Six separate OWI bills would strengthen Wisconsin drunken driving laws.
The bills are authored by Mequon Representative Jim Ott and River Hills Senator Alberta Darling. One bill (AB-68/SB-58) would make first-time drunken driving a criminal misdemeanor, if a driver’s blood alcohol level is .15 or higher.
Ott says a first offense OWI is often looked upon as a mistake, and the mindset is that the offender shouldn’t be penalized too harshly. But Ott disagrees. “Studies have shown that by the time somebody is stopped for OWI the first time they may have driven impaired as many as 70 or 80 times. First time offenders are also responsible for a significant number of alcohol-related crashes, including instances in which persons are injured or killed.”
AUDIO: Ott says an average of 200 people die on Wisconsin roads each year, and all those deaths were 100 percent preventable.

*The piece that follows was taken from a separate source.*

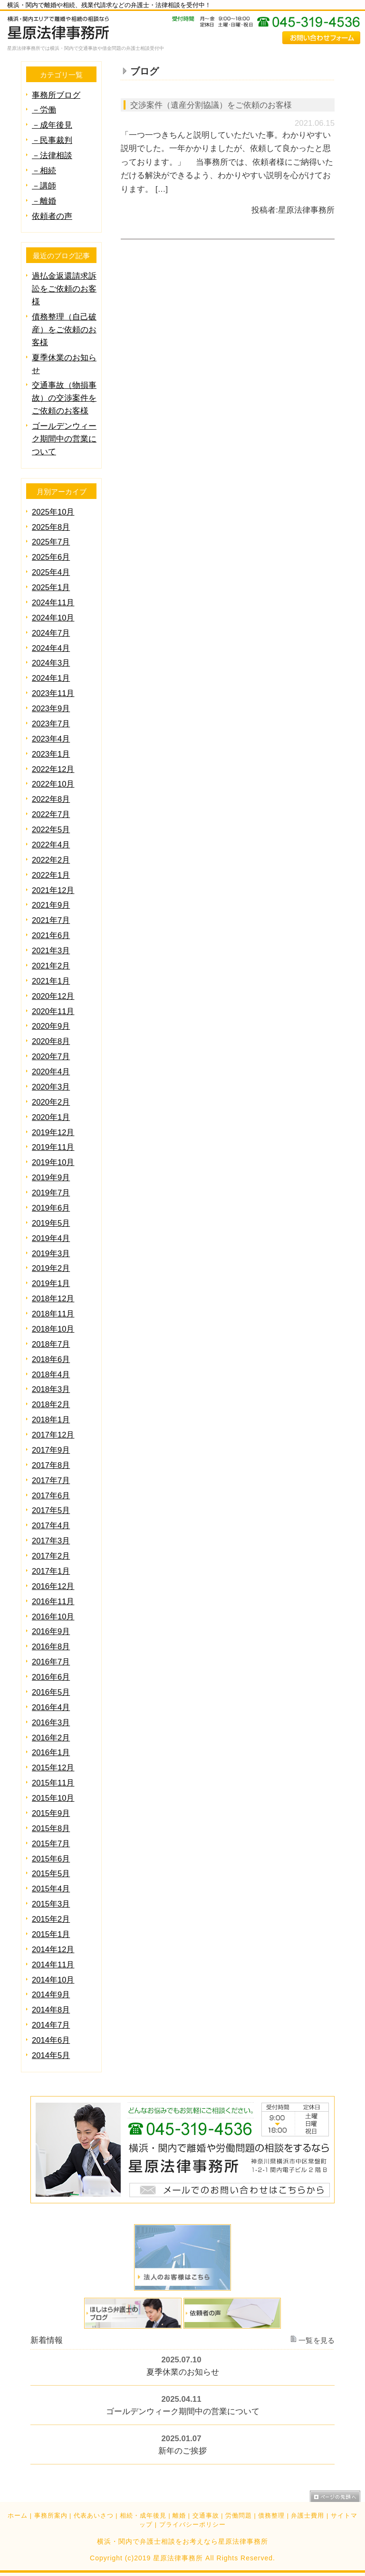 Image resolution: width=365 pixels, height=2576 pixels. What do you see at coordinates (53, 1162) in the screenshot?
I see `2019年10月` at bounding box center [53, 1162].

A woman whose son was killed in a drunken driving crash testified before the Assembly Judiciary Committee on Thursday. Sue Dohm of Prairie du Sac says the drunken driver was sentenced to three years in prison and will be out soon, but her son Davy is gone forever. “In 2015 Davy will still be dead.” Dohm gets emotional while remembering her son, “Davy was only 36. He had a lot of living to do yet.”
AUDIO: Portion of Sue Dohm’s testimony :34
Another OWI bill (AB-72/SB-61) would let authorities seize the vehicles of third or higher offense OWI suspects, and a third measure (AB-67/SB-57) would require all first-time offenders to appear in court. Some lawmakers question the effectiveness of the legislation. Representative
Evan Goyke (D-Milwaukee) says he wants to help, but it’s important to be smart about it. He says emotional reaction to criminal behavior puts people in prison but it costs taxpayers a lot of money. Three other OWI bills had public hearings earlier this month.